“The Dog” by faculty member Dean Bakopoulos

Faculty member Dean Bakopoulos smiles at the camera in a blue gingham button down with a green t-shirt underneath.

“The Dog” by faculty member Dean Bakopoulos, published by The South Carolina Review.

The Dog

In the second week of her vacation, the general boredom Anna was experiencing had transformed itself into a kind of reckless impulsivity, and so the idea of a new face in the hotel bar was enough to compel her to sit there, on the patio that overlooked the pool and the bay, watching the new face eat. He was about her age, thirty-nine, and his dog, a well-trained German shorthair pointer, was sitting next to him, staring at his feet.
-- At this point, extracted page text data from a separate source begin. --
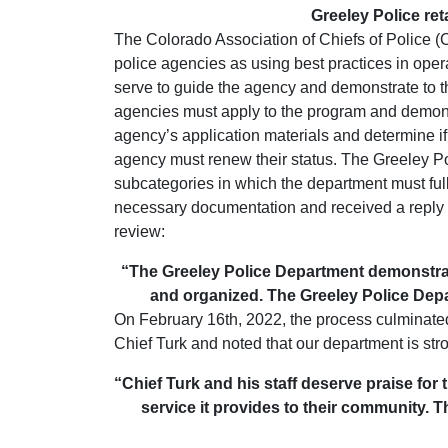
Greeley Police ret
The Colorado Association of Chiefs of Police 
police agencies as using best practices in ope
serve to guide the agency and demonstrate to th
agencies must apply to the program and demonst
agency’s application materials and determine if 
agency must renew their status. The Greeley Po
subcategories in which the department must fu
necessary documentation and received a reply fr
review:
“The Greeley Police Department demonstrat
and organized. The Greeley Police Depa
On February 16th, 2022, the process culminated 
Chief Turk and noted that our department is str
“Chief Turk and his staff deserve praise for 
service it provides to their community. 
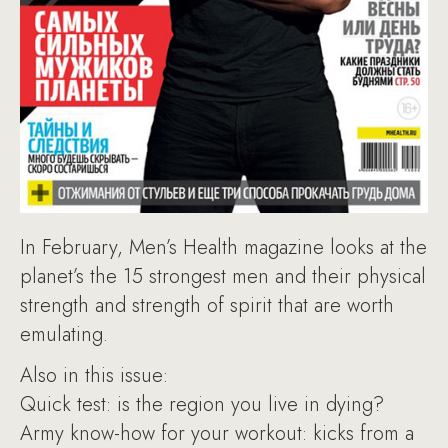
In February, Men’s Health magazine looks at the
planet’s the 15 strongest men and their physical
strength and strength of spirit that are worth
emulating.
Also in this issue:
Quick test: is the region you live in dying?
Army know-how for your workout: kicks from a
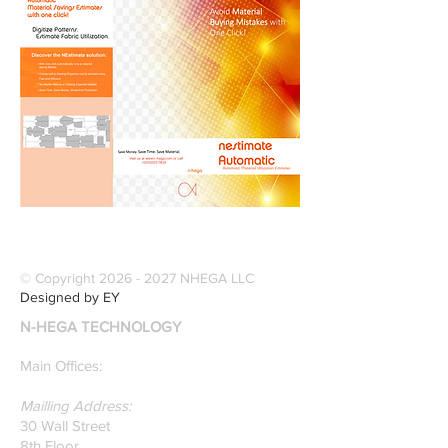
© Copyright
2026 - 2027
NHEGA LLC
Designed by EY
N-HEGA TECHNOLOGY
Main Offices:
Mailling Address:
30 Wall Street
8th Floor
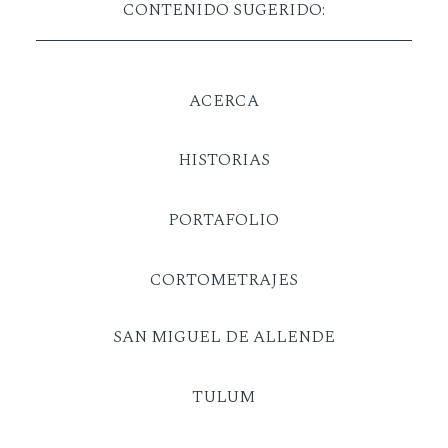
CONTENIDO SUGERIDO:
ACERCA
HISTORIAS
PORTAFOLIO
CORTOMETRAJES
SAN MIGUEL DE ALLENDE
TULUM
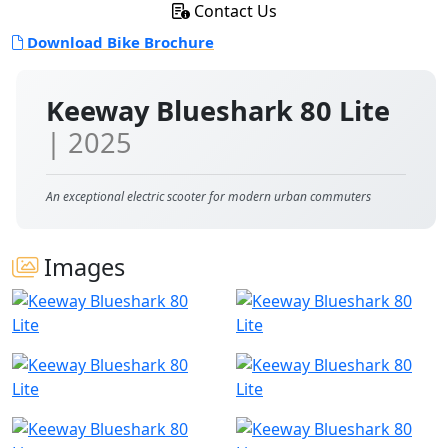
Contact Us
Download Bike Brochure
Keeway Blueshark 80 Lite
| 2025
An exceptional electric scooter for modern urban commuters
Images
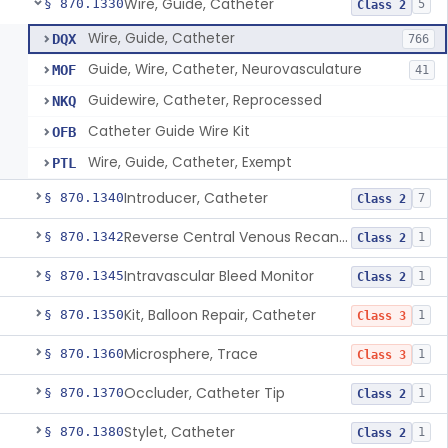
Wire, Guide, Catheter
§ 870.1330
5
Class 2
Wire, Guide, Catheter
DQX
766
Guide, Wire, Catheter, Neurovasculature
MOF
41
Guidewire, Catheter, Reprocessed
NKQ
Catheter Guide Wire Kit
OFB
Wire, Guide, Catheter, Exempt
PTL
Introducer, Catheter
§ 870.1340
7
Class 2
Reverse Central Venous Recanalization System
§ 870.1342
1
Class 2
Intravascular Bleed Monitor
§ 870.1345
1
Class 2
Kit, Balloon Repair, Catheter
§ 870.1350
1
Class 3
Microsphere, Trace
§ 870.1360
1
Class 3
Occluder, Catheter Tip
§ 870.1370
1
Class 2
Stylet, Catheter
§ 870.1380
1
Class 2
The man was eating a plate of fish tacos and drinking sparkling water; she was drinking beer and, although she had already settled up her tab, she called the waiter over and started a new one.
“Another Peroni?” the waiter said.
He’d put a faint emphasis on the word another, but she didn’t flinch.
“Yes,” she said.
She still had two weeks left of her “retreat,” and already she was dreading the inevitable comment that she would hear when she returned home: Oh my god, people would say, it was so great of Ben to let you do that!
Nobody would lead with You look so tan! Or, perhaps, How did the writing go? Or, even, the judgmental but well-intentioned, You must have missed the kids so much, nor the slightly worse, The kids must have missed you so much. No, everyone, and she meant everyone, would lead with praise for her husband, Ben. Oh my god, she could already hear her friend Flora saying, Ben is a saint!